I have long felt that parents of gifted kids, especially of twice-exceptional kids, need more support than they are getting. Unless they live that particular life, few parents know how tough it can be. “You have little to worry about, your kid is gifted.”
And don’t get me started about the challenges of a 2e kid. A riddle wrapped up in an enigma drowned in a delicious WTF? sauce and Oh Please Save Me ala mode.
There’s a woman in Australia doing “an exploration of the everyday experience of raising a gifted child.” As part of her PhD project, Natalie Rimlinger is surveying parents of gifted and twice-exceptional kids. I strongly suggest parents of these incredible kids spend the 20 minutes or so and take the survey. It’s not often that we’re questioned about our experiences in raising gifted/2e kids. Usually it’s about the kids and their educational/social/emotional well-being. It’s about time the challenges of raising such kids are recognized.
Go fill out the questionnaire. Take the 20 minutes or so and maybe someday there will be more support for parents of gifted/2e kids.
will do it !
Many thanks for the mention Jen! It is unusual for someone to ask the parents about themselves. I think it makes some people uncomfortable – as in it’s not what they’re used to, but it’s an all but ignored area in the field. Like you, I hope that this study helps to raise awareness that parents of gifted/2E kids have a pretty diverse bunch of needs and definately need more support in various ways.
I am just SO GLAD you are doing this study. You have no idea. Makes me feel like I’m not screaming into the wind for a change. ; ) Whenever I’m asked what the next focus (or whatever word…it’s late and my brain hurts) should be for GT/2e, my reply is always “parents.” They…we…need help so we can advocate for our kids, for talent development as a whole. But they’re…we’re…exhausted beyond reason.
If there’s any way I can help, please don’t hesitate to ask. I can shout mighty loud if I need to. ; )
I know Natalie! She’s totally awesome! We’ve been bonding over just this issue.
And . . . welcome back to blogging, woman!
Amen, sister! With at least one 2e kiddo, I’m headed over there right now.
Oh how I am so glad you had a new blog post today.

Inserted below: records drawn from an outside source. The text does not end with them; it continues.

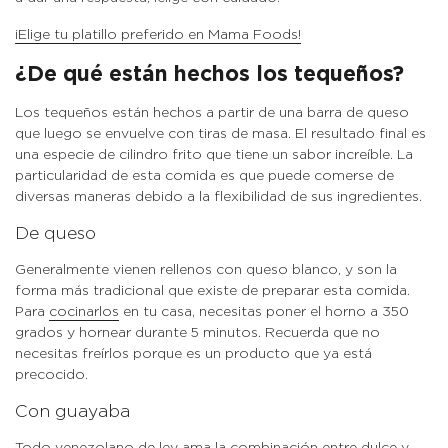
¡Elige tu platillo preferido en Mama Foods!
¿De qué están hechos los tequeños?
Los tequeños están hechos a partir de una barra de queso
que luego se envuelve con tiras de masa. El resultado final es
una especie de cilindro frito que tiene un sabor increíble. La
particularidad de esta comida es que puede comerse de
diversas maneras debido a la flexibilidad de sus ingredientes.
De queso
Generalmente vienen rellenos con queso blanco, y son la
forma más tradicional que existe de preparar esta comida.
Para
cocinarlos
en tu casa, necesitas poner el horno a 350
grados y hornear durante 5 minutos. Recuerda que no
necesitas freírlos porque es un producto que ya está
precocido.
Con guayaba
Todo venezolano de ley ama la combinación entre dulce y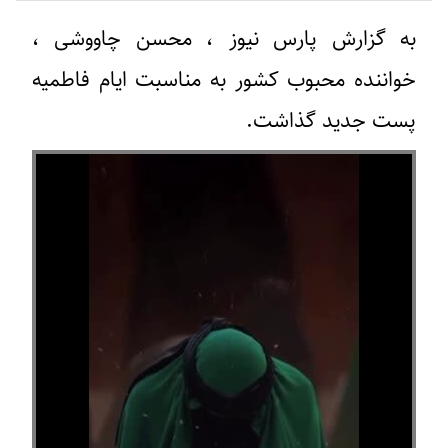
به گزارش پارس نیوز ، محسن چاووشی ،
خواننده محبوب کشور به مناسبت ایام فاطمیه
پست جدید گذاشت.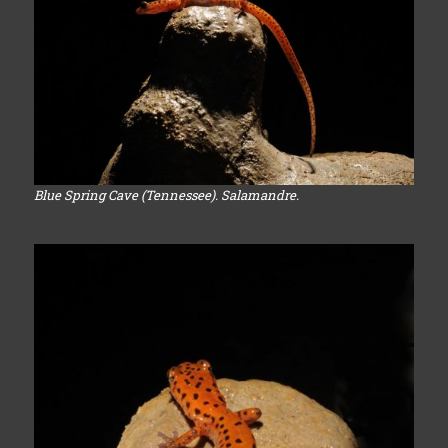
Blue Spring Cave (Tennessee). Salamandre.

I really needed it after getting a call this a.m. from my son’s school saying he had left the building and they had to chase after him to catch him because he “didn’t want to go to school today.” After two great weeks in the new school year and relaxing a bit, I’m now back in nervous mode wondering what the next call will be regarding my gifted (and possibly more although the psychologists all say he’s just gifted and intense with some anxiety mixed in). Sometimes it all just makes me want to cry. 🙁 Your blog helps keep me going on days like today. Thanks.
There isn’t enough support out there. I’m the mom of two children, one tested and identified gifted at the age of 3 and another who was diagnosed with Autism. Honestly, one isn’t any easier than the other but the one with Autism is the only one I can talk about and find support for. No one wants to hear about a gifted preschooler!
I wish my kids were old enough to qualify for the survey.
I had a parent say that to me before; that she saw and recognized that raising a GT/2e kid was every bit as challenging as raising a ASD kid, but one got more support than the other. This particular parent was raising an ASD kid, so knew what she was talking about. I hang on to that thought during rough times. Makes me feel less crazy when I think I can’t do this.
Jen – shout all you can! Just you believing in the study – and thereby validating my idea that they (we!) are important means more than I can say.
Allie – I agree with you about the two extremes being similar, yet different. But you’ve hit the nail on the head about which one you can talk about. I don’t think people get how isolating the experience can be.
Hey ya Missy!!! Once I can start talking about my results I’ll be blogging on my own space so much ya’ll will want me shut up!
Julie – hang in there. We will all get there in the end…mostly cause there’s no getting off this ride.
We are such a diverse bunch of passionate intelligent women. If we ever get our act together we could be a force to be reckoned with. But we need to find our common voice and not break away into select little groups. That’s my thought anyways.